Piemonte
Il 18 gennaio 1885 le drammatiche valanghe di Frassino e Deveys fecero 107 vittime
In un giorno in Piemonte ci furono 95 valanghe che fecero 237 vittime. La ricostruzione di quegli eventi
TORINO – Il 18 gennaio 1885 fu una data indimenticabile per gli abitati delle valli piemontesi che furono colpiti da valanghe disastrose. In quel giorno, sull’arco alpino Piemontese, furono coinvolte 450 persone, 236 furono le vittime.
Sulle Alpi Piemontesi la drammatica perturbazione nevosa arrivò tra il 13 e 14 gennaio e durò fino al 18 gennaio 1885, ma i picchi massimi delle nevicate furono registrati gli ultimi due giorni: 17 e 18 gennaio 1885, quando furono segnati i maggior quantitativi di neve: 3-4 metri.
I gruppi montuosi piemontesi colpiti dalle valanghe disastrose furono le Alpi: Liguri, Marittime, Cozie e Graie, in particolare le Valli Varaita e Susa, dove furono registrati il numero di decessi.

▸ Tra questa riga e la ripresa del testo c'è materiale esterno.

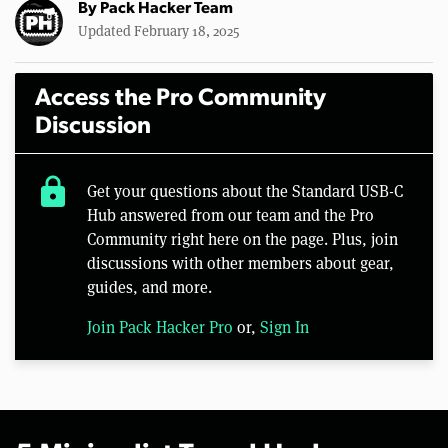
By
Pack Hacker Team
Updated February 18, 2025
Access the Pro Community
Discussion
lock
Get your questions about the Standard USB-C
Hub answered from our team and the Pro
Community right here on the page. Plus, join
discussions with other members about gear,
guides, and more.
Join Pack Hacker Pro
or,
Sign In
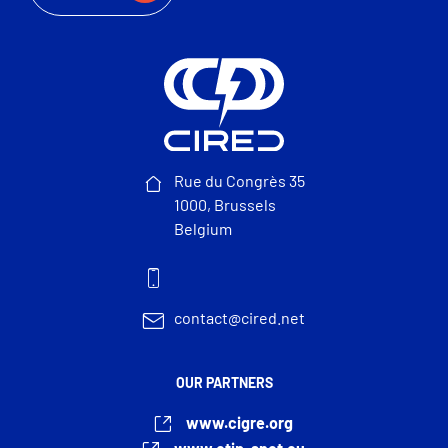
Rue du Congrès 35
1000, Brussels
Belgium
contact@cired.net
OUR PARTNERS
www.cigre.org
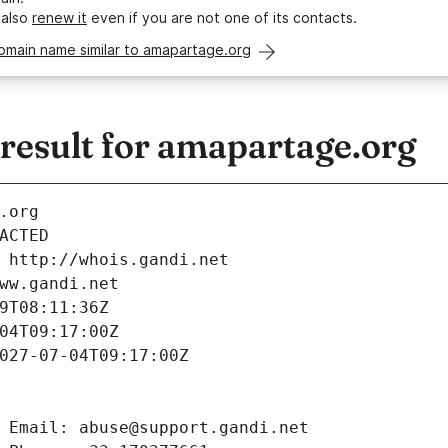
 also
renew it
even if you are not one of its contacts.
omain name similar to amapartage.org
esult for amapartage.org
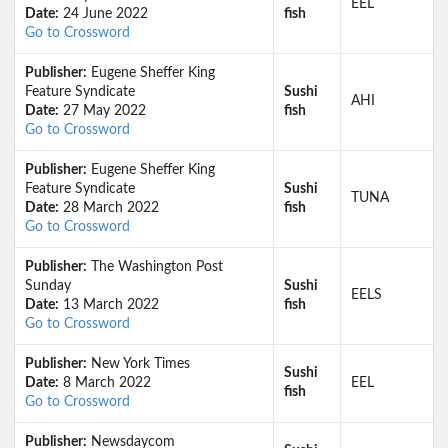
EEL
Date:
24 June 2022
fish
Go to Crossword
Publisher:
Eugene Sheffer King
Feature Syndicate
Sushi
AHI
Date:
27 May 2022
fish
Go to Crossword
Publisher:
Eugene Sheffer King
Feature Syndicate
Sushi
TUNA
Date:
28 March 2022
fish
Go to Crossword
Publisher:
The Washington Post
Sunday
Sushi
EELS
Date:
13 March 2022
fish
Go to Crossword
Publisher:
New York Times
Sushi
Date:
8 March 2022
EEL
fish
Go to Crossword
Publisher:
Newsdaycom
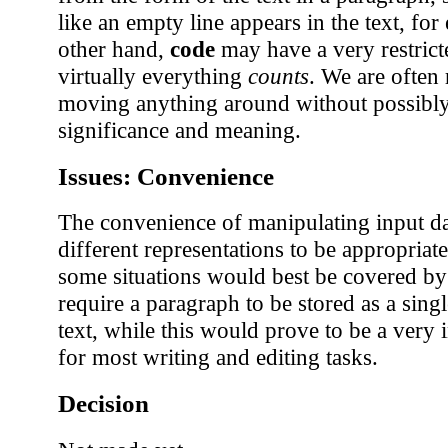
like an empty line appears in the text, fo
other hand,
code
may have a very restrict
virtually everything
counts
. We are often 
moving anything around without possibly
significance and meaning.
Issues: Convenience
The convenience of manipulating input d
different representations to be appropriat
some situations would best be covered by
require a paragraph to be stored as a singl
text, while this would prove to be a very
for most writing and editing tasks.
Decision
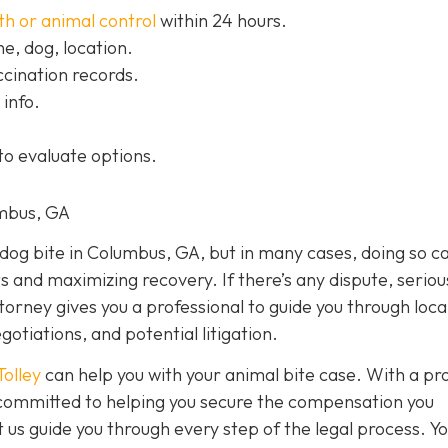
th or animal control
within 24 hours.
, dog, location.
cination records.
info.
to evaluate options.
umbus, GA
a dog bite in Columbus, GA, but in many cases, doing so c
ts and maximizing recovery. If there’s any dispute, seriou
ttorney gives you a professional to guide you through loca
otiations, and potential litigation.
Tolley
can help you with your animal bite case. With a pr
e committed to helping you secure the compensation you
 us guide you through every step of the legal process. Y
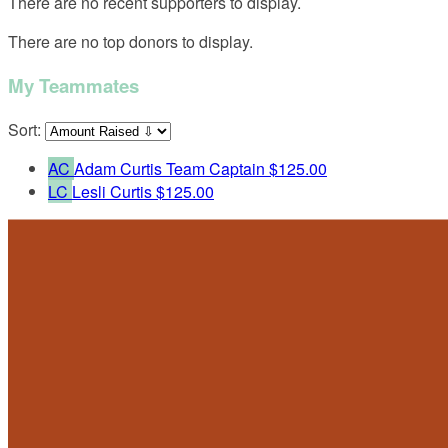
There are no recent supporters to display.
There are no top donors to display.
My Teammates
Sort:
AC
Adam Curtis
Team Captain
$125.00
LC
Lesli Curtis
$125.00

Durante le nevicate i valligiani, in particolare donne e bambini, per paura di essere coinvolti dalle valanghe, si rifugiarono nelle cantine (luoghi considerati sicuri), ma non fu una buona soluzione in quanto vennero colpiti lo stesso da questi eventi catastrofici.
I primi soccorsi furono proprio ad opera dei valligiani scampati alla sciagura, che scavarono numerose gallerie e pozzi nella neve, pur di salvare più persone possibili. Successivamente arrivarono anche i soccorsi organizzati, composti da compagnie di Alpini, Carabinieri e tanti bravi uomini volenterosi che, a causa dell’emergenza, furono dispiegati ovunque con un unico obiettivo: salvare più persone possibili!
I danni delle valanghe
Intanto, le autorità locali iniziarono a stimare i primi danni al fine di chiede sovvenzioni al governo per aiutare “economicamente” i poveri valligiani che nella sciagura avevano perso ogni bene. Non mancarono iniziative anche parte di privati cittadini che, tramite organizzazioni, riuscirono a raccogliere soldi destinati ai poveri montanari colpiti dalle valanghe.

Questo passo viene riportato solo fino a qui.